The characteristics of the EEG data sets include development data set (N = 30 493; 14 980 men; median age, 25.3 years [95% CI, 1.3-76.2 years]), multicenter test data set (N = 100; 61 men, median age, 25.8 years [95% CI, 4.1-85.5 years]), single-center test data set (N = 9785; 5168 men; median age, 35.4 years [95% CI, 0.6-87.4 years]), and test data set with external reference standard (N = 60; 27 men; median age, 36 years [95% CI, 3-75 years]). The SCORE-AI achieved high accuracy, with an area under the receiver operating characteristic curve between 0.89 and 0.96 for the different categories of EEG abnormalities, and performance similar to human experts. Benchmarking against 3 previously published AI models was limited to comparing detection of epileptiform abnormalities. The accuracy of SCORE-AI (88.3%; 95% CI, 79.2%-94.9%) was significantly higher than the 3 previously published models (P < .001) and similar to human experts.
In this study, SCORE-AI achieved human expert level performance in fully automated interpretation of routine EEGs. Application of SCORE-AI may improve diagnosis and patient care in underserved areas and improve efficiency and consistency in specialized epilepsy centers.
脑电图(EEG)是神经病学的基本评估手段,但在世界上许多地区都需要特殊的专业知识。人工智能(AI)具有满足这些未满足需求的潜力。以前的 AI 模型仅解决 EEG 解释的有限方面,例如区分正常与异常或识别癫痫样活动。需要一种基于 AI 的适用于临床实践的常规 EEG 的全面、全自动解释,以满足这些需求。
开发和验证一种人工智能模型(标准化基于计算机的 EEG 人工智能报告 [SCORE-AI]),该模型具有区分正常和异常脑电图记录的能力,并能够将异常脑电图记录分类为与临床决策相关的类别:癫痫样-局灶性、癫痫样-全面性、非癫痫样-局灶性和非癫痫样-弥漫性。
设计、地点和参与者:在这项多中心诊断准确性研究中,开发并验证了一种卷积神经网络模型 SCORE-AI,该模型使用 2014 年至 2020 年记录的 EEG 进行开发和验证。数据分析于 2022 年 1 月 17 日至 2022 年 11 月 14 日进行。共有 30493 名因脑电图检查而转诊的患者记录被纳入开发数据集,由 17 位专家进行注释。年龄大于 3 个月且非危重症的患者符合入选条件。SCORE-AI 使用 3 个独立的测试数据集进行验证:一个由 11 位专家评估的包含 100 个代表性 EEG 的多中心数据集、一个由 14 位专家评估的包含 9785 个 EEG 的单中心数据集以及用于与以前发表的 AI 模型进行基准比较的 60 个具有外部参考标准的 EEG 数据集。符合入选标准的患者未被排除。

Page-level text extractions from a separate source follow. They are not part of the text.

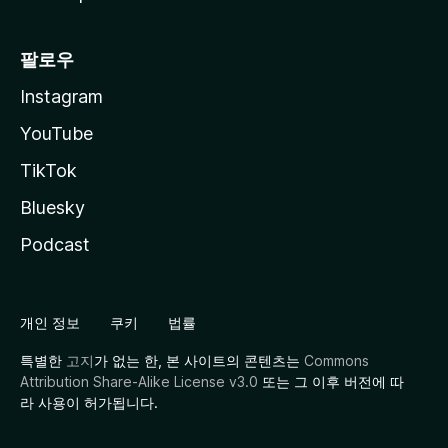
팔로우
Instagram
YouTube
TikTok
Bluesky
Podcast
개인 정보
쿠키
법률
특별한
고지
가 없는 한, 본 사이트의 콘텐츠는
Commons
Attribution Share-Alike License v3.0
또는 그 이후 버전에 따
라 사용이 허가됩니다.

与专家和在视频脑电图记录期间获得的患者习惯性发作的外部参考标准相比,评估患者的诊断准确性、敏感性和特异性。
脑电图数据集的特点包括:开发数据集(N=30493;14980 名男性;中位年龄 25.3 岁 [95%置信区间 1.3-76.2 岁])、多中心测试数据集(N=100;61 名男性,中位年龄 25.8 岁 [95%置信区间 4.1-85.5 岁])、单中心测试数据集(N=9785;5168 名男性;中位年龄 35.4 岁 [95%置信区间 0.6-87.4 岁])和具有外部参考标准的测试数据集(N=60;27 名男性;中位年龄 36 岁 [95%置信区间 3-75 岁])。SCORE-AI 达到了较高的准确性,不同类别的 EEG 异常的受试者工作特征曲线下面积在 0.89 至 0.96 之间,性能与人类专家相似。与 3 个以前发表的 AI 模型进行基准比较仅限于比较癫痫样异常的检测。SCORE-AI 的准确性(88.3%;95%置信区间 79.2%-94.9%)显著高于 3 个以前发表的模型(P<.001),与人类专家相当。
在这项研究中,SCORE-AI 在常规 EEG 的全自动解释方面达到了人类专家的水平。SCORE-AI 的应用可能会改善服务不足地区的诊断和患者护理,并提高专业癫痫中心的效率和一致性。